Exercise objective: Compute how many lines below contain the word "βίας" and respond with that number only.
======== Given entries ========
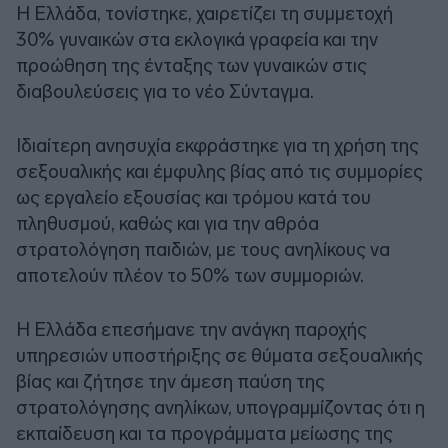
Η Ελλάδα, τονίστηκε, χαιρετίζει τη συμμετοχή
30% γυναικών στα εκλογικά γραφεία και την
προώθηση της ένταξης των γυναικών στις
διαβουλεύσεις για το νέο Σύνταγμα.
Ιδιαίτερη ανησυχία εκφράστηκε για τη χρήση της
σεξουαλικής και έμφυλης βίας από τις συμμορίες
ως εργαλείο εξουσίας και τρόμου κατά του
πληθυσμού, καθώς και για την αθρόα
στρατολόγηση παιδιών, με τους ανηλίκους να
αποτελούν πλέον το 50% των συμμοριών.
Η Ελλάδα επεσήμανε την ανάγκη παροχής
υπηρεσιών υποστήριξης σε θύματα σεξουαλικής
βίας και ζήτησε την άμεση παύση της
στρατολόγησης ανηλίκων, υπογραμμίζοντας ότι η
εκπαίδευση και τα προγράμματα μείωσης της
========
Task result: 2